Le porte dell'anima e i 29 passi della conoscenza | Rosario Esposito
Difficilmente accetto collaborazioni, più che altro perché preferisco leggere con i miei tempi e sentirmi libera di dare la mia opinione, a prescindere da quale sia. Eppure quando Rosario Esposito mi ha proposto di leggere il suo libro ho accetto subito, incuriosita dalla particolarità della sua opera.
Infatti, Le porte dell'anima e i 29 passi della conoscenza, è una raccolta principalmente di poesie che affrontano diversi temi. Amore, guerra, violenza. Sono presenti anche dei racconti di eventi importanti della storia.
A ogni sobbalzo assaporiamo brandelli di paure, a ogni fermata certezza della fine; come un disgustoso aggressore questo treno si diverte a giocare con la sua preda prima di divorarla.
Il libro mi è piaciuto e vi consiglio di recuperarlo. Lo stile dell'autore è fluido pur utilizzando un linguaggio quasi "sofisticato". Alterna toni dolci a quelli più duri, adeguandosi alla porta che apre al lettore, donando anche a egli la possibilità di immergersi nelle immagini e percepire le parole sulla pelle.

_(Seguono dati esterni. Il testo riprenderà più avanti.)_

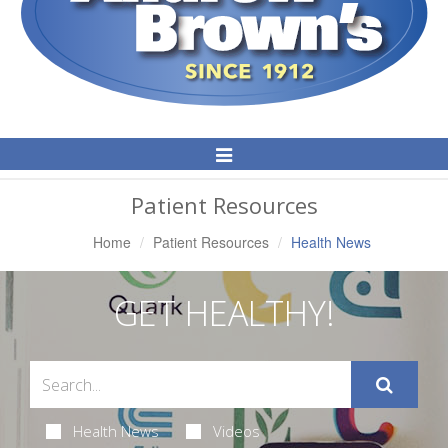
Toggle
Navigation
Patient Resources
Home
Patient Resources
Health News
GET HEALTHY!
Health News
Videos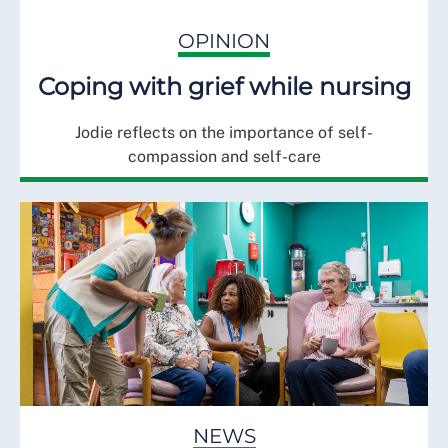
OPINION
Coping with grief while nursing
Jodie reflects on the importance of self-
compassion and self-care
NEWS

Ovviamente ci sono componimenti che ho preferito di più rispetto ad altri. Personalmente credo che il modo di recepire la poesia sia ancora più soggettivo rispetto a un romanzo. Le parole cariche di emozioni toccano le corde della nostra anima con una pressione che dipende dal vissuto del lettore e dal suo stato interiore.
Tu non fecondi o anneghi alcuno, tu descrivi solo al mondo l'animo umano, quanto sia profondo.
Mi sono ritrovata molto In La porta aperta. Nel "Vorrei poter rinvigorire la giovinezza dei miei pargoli umori, rivivere, se pur per un giorno, quella neonata allegrezza che rese la mia vita ricca di emozioni, ma che ormai ho dimenticato sull'uscio del passato". Uau. Già. Anche Nato schiavo, Lacrima, La neve, Amarsi, Le mie mani, Il seme di quercia, hanno parlato particolarmente al mio cuore trovando le parole affini alla mia anima. In realtà c'è un ultimo componimento in cui mi sono rispecchiata, quella purtroppo fa parte della mia storia personale, ma vi lascio nel mistero perché vorrei dedicargli un contenuto.
Per quanto riguarda i racconti, li ho trovati molto intensi. L'autore ha il potere di trasmettere con poche parole le emozioni dei suoi protagonisti e della situazione in cui si trovano, sembra quasi che lui sia lì al loro fianco. Alcuni sono un po' simili tra loro e mi hanno lasciato una sensazione di incompiuto, nel senso che hanno il potenziale di evolversi in un romanzo. Come se avessero ancora tanto da raccontare al lettore. Degli ottimi incipit che chiedono di essere sviluppati. Almeno questa è stata la mia sensazione, la mia esperienza di lettura o la mia chiave.
Ringrazio ancora l'autore per avermi dato la possibilità di leggere la sua opera e spero in un romanzo.